Les syndicats de branche relayent aussi ce message à l’instar de l’Union des métiers et des industries de l’hôtellerie (UMIH), qui plaide activement pour la mise en place d’une formation en gestion obligatoire pour tout nouvel entrepreneur. Les établissements consulaires (chambre des métiers, de l’agriculture, du commerce et de l’industrie) ont également bien compris l’enjeu de proposer un accompagnement des entrepreneurs dans l’acquisition de compétences minimales.
Réduire les formalités : un pari risqué pour la réussite des entrepreneurs
L’idée d’un permis d’entreprendre va clairement à l’encontre des tendances définies par le législateur ces dernières années visant à réduire les exigences liées à la création d’entreprise. Le paradoxe est cependant évident entre la faible préparation à l’entrepreneuriat et l’ampleur des contraintes administratives et financières connues par le chef d’entreprise dans son quotidien.
Parmi les incongruités, on pensera notamment à l’abandon par la loi Pacte de 2019 de l’obligation de suivi des stages de préparation à l’installation (SPI) pour les créateurs ou repreneurs dans le champ de l’artisanat. À défaut de compétences approfondies, ils présentaient le mérite, avec une trentaine d’heures réparties sur 4 ou 5 jours, d’une première sensibilisation à la gestion. Les formations facultatives sont d’ailleurs généralement peu suivies, les entrepreneurs préférant consacrer leur énergie au développement et à l’installation plutôt qu’à construire des fondations solides. Il en va ainsi de « 5 jours pour entreprendre », proposée par les CCI, dont le succès reste mitigé pour des entrepreneurs, pressés de lancer leur activité, mais confondant parfois vitesse et précipitation.
Si de telles simplifications ont pu sembler politiquement opportunes, elles n’obèrent pas pour autant l’inévitable question du manque de compétences de certains chefs d’entreprise.
L’entrepreneuriat à la française : liberté sous condition ?
Bien que l’un des principes fondamentaux de l’entrepreneuriat repose sur l’apprentissage par l’expérience (le fameux « test and learn »), l’idée d’un permis d’entreprendre apparaît aujourd’hui, paradoxalement, incontournable à bien des égards. Tout d’abord, on pourra arguer qu’un tel projet tient à la singularité française, où la liberté entrepreneuriale s’affronte aux charges administratives parmi les plus lourdes au monde, rendant l’exercice du métier particulièrement difficile sur le plan de la gestion.

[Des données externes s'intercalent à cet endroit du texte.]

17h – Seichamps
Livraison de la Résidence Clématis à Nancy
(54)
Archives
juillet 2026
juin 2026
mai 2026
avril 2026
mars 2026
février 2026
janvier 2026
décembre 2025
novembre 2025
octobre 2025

Ensuite, un tel sujet s’inscrit aussi sur le plan des valeurs, en cohérence avec la posture générale d’un interventionnisme étatique dont l’action ne peut se limiter à un libéralisme dévergondé pour les entreprises, là où les particuliers sont soutenus par un État providence parmi les plus redistributifs au monde.

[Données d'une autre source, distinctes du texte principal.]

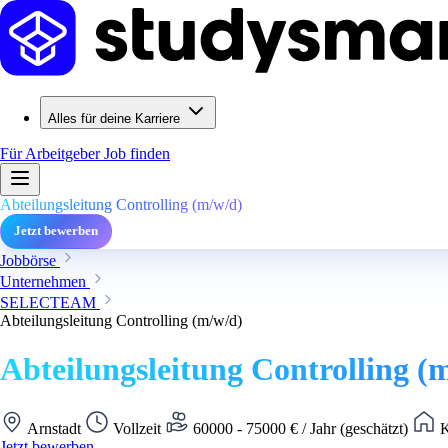
Alles für deine Karriere
Für Arbeitgeber
Job finden
Abteilungsleitung Controlling (m/w/d)
Jetzt bewerben
Jobbörse
Unternehmen
SELECTEAM
Abteilungsleitung Controlling (m/w/d)
Abteilungsleitung Controlling (
Arnstadt
Vollzeit
60000 - 75000 € / Jahr (geschätzt)
K
Jetzt bewerben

Toujours dans cette veine, l’idée qu’un permis d’entreprendre, pourrait « protéger » les entrepreneurs des conséquences de leurs propres choix apparaît particulièrement compatible avec un esprit entrepreneurial à la française où l’aversion au risque reste parmi les plus élevées des pays de la triade. Enfin, la création d’un permis d’entreprendre constitue aujourd’hui un acte de responsabilité économique pour accompagner les territoires et conjurer un darwinisme économique, où seuls les mieux formés survivent, souvent au prix de lourds coûts psychologiques et sociaux.

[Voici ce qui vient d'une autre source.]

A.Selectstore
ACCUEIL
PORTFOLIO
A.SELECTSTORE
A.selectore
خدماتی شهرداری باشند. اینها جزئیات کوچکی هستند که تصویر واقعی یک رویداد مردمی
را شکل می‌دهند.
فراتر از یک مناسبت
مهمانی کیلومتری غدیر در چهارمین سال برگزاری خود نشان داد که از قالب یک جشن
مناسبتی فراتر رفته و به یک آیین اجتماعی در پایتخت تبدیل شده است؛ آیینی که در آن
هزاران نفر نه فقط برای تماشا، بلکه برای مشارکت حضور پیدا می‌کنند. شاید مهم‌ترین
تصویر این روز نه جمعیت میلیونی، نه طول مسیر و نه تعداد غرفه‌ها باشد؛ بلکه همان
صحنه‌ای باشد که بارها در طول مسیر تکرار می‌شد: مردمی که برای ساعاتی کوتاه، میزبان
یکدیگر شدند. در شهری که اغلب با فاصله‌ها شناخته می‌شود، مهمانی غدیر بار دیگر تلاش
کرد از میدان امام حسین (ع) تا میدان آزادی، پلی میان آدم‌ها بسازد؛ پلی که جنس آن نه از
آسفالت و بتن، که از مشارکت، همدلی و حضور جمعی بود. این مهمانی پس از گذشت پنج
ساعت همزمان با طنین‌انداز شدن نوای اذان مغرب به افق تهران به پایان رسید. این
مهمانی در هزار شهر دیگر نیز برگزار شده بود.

La création d’un permis d’entreprendre constitue aujourd’hui un acte de responsabilité économique
Tribunaux de commerce, experts-comptables et chambres consulaires, l’ensemble des acteurs économiques des territoires et leurs représentants s’allient aujourd’hui pour défendre un permis d’entreprendre et plus généralement soutenir l’activité économique. Logement, agriculture, commerce, restauration, des secteurs entiers sont menacés et ont besoin plus que jamais de compétences en gestion.